Multi-Currency Invoicing for Freelancers: What to Bill in 2026
The dollar had its steepest year in three decades in 2025, FedNow now clears transactions up to ten million, SEPA Instant became mandatory across the euro area in October 2025, and stablecoin rails settled trillions of dollars. The old rule of "just bill everyone in USD" no longer holds. This is how to think about currency choice on freelance invoices in 2026.
The Delivvo team· May 24, 2026 9 min read
For most of the last decade, the question of which currency to put on a freelance invoice had a lazy default answer: USD. The dollar was the world's reserve currency, most international clients were happy to pay in it, and the FX cost was somebody else's problem. That answer has aged badly.

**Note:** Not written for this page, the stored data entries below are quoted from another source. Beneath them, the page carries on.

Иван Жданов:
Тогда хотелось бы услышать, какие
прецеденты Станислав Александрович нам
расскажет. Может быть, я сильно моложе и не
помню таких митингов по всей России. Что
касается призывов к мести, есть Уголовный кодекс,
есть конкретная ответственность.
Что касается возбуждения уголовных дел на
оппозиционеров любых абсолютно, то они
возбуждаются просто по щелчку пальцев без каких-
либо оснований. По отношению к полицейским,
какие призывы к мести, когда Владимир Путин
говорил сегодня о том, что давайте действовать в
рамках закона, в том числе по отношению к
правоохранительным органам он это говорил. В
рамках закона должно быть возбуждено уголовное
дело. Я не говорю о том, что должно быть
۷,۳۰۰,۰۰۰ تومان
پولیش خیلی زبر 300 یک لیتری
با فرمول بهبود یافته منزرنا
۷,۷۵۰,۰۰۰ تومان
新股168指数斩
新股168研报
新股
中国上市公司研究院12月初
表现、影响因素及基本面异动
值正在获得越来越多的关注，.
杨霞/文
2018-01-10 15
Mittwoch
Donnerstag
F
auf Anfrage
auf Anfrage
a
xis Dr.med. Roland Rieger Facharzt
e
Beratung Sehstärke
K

The dollar had its sharpest year in three decades in 2025. Two of the largest payment systems in the world flipped instant-payment switches on. Stablecoin rails moved from a fringe option to one that processed trillions of dollars of value. Each of those changes pushes on the currency-choice decision in a different way, and 2026 is the first year a freelancer can genuinely pick an invoice currency on the merits rather than out of habit.

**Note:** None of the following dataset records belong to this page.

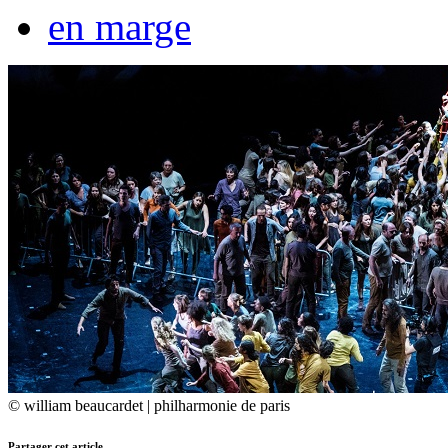
en marge
© william beaucardet | philharmonie de paris
Partager cet article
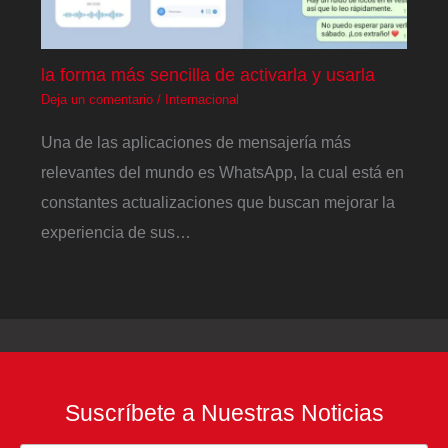
la forma más sencilla de activarla y usarla
Deja un comentario
/
Internacional
Una de las aplicaciones de mensajería más
relevantes del mundo es WhatsApp, la cual está en
constantes actualizaciones que buscan mejorar la
experiencia de sus…
Suscríbete a Nuestras Noticias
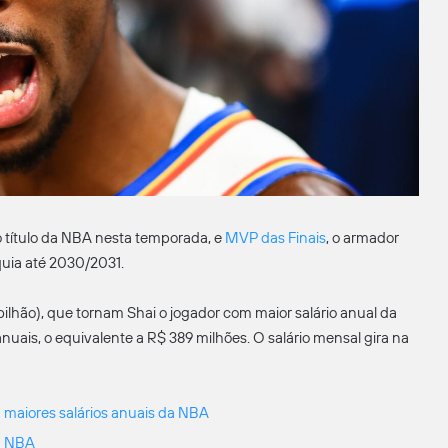
o título da NBA nesta temporada, e
MVP das Finais
, o armador
uia até 2030/2031.
ilhão), que tornam Shai o jogador com maior salário anual da
anuais, o equivalente a R$ 389 milhões. O salário mensal gira na
 maiores salários anuais da NBA
a NBA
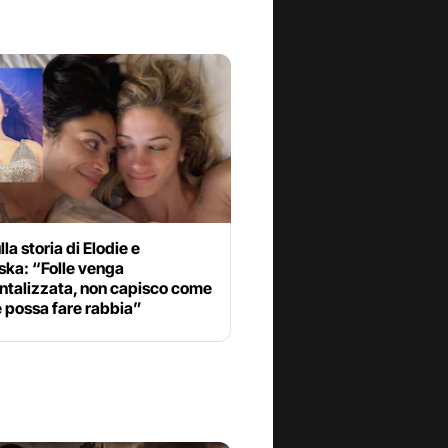
lla storia di Elodie e
ska: “Folle venga
ntalizzata, non capisco come
 possa fare rabbia”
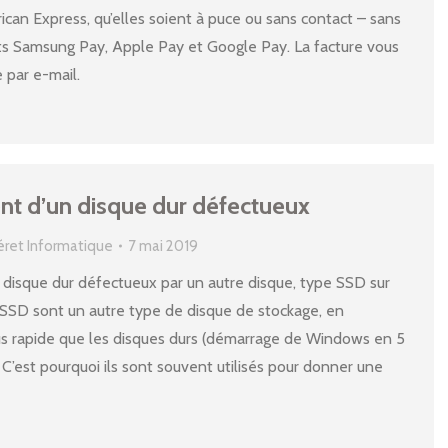
can Express, qu’elles soient à puce ou sans contact – sans
ts Samsung Pay, Apple Pay et Google Pay. La facture vous
 par e-mail.
 d’un disque dur défectueux
éret Informatique
7 mai 2019
isque dur défectueux par un autre disque, type SSD sur
 SSD sont un autre type de disque de stockage, en
s rapide que les disques durs (démarrage de Windows en 5
 C’est pourquoi ils sont souvent utilisés pour donner une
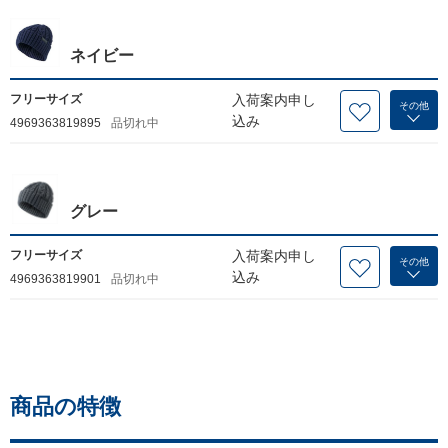
ネイビー
フリーサイズ
入荷案内申し
その他
込み
4969363819895
品切れ中
グレー
フリーサイズ
入荷案内申し
その他
込み
4969363819901
品切れ中
商品の特徴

The dollar is no longer free volatility insurance
Start with the FX backdrop, because everything else sits on top of it. The US Dollar Index — the DXY, which measures the dollar against a basket of major currencies — fell roughly 10 percent through 2025, its steepest annual decline in around three decades (J.P. Morgan Asset Management, Where is the U.S. dollar headed in 2025?). The IMF, in its World Economic Outlook work through 2025, made the same point in different language: the dollar weakened materially against most major currencies in the first half of the year, and the global FX environment has shifted from cyclical to structural volatility (IMF, World Economic Outlook October 2025).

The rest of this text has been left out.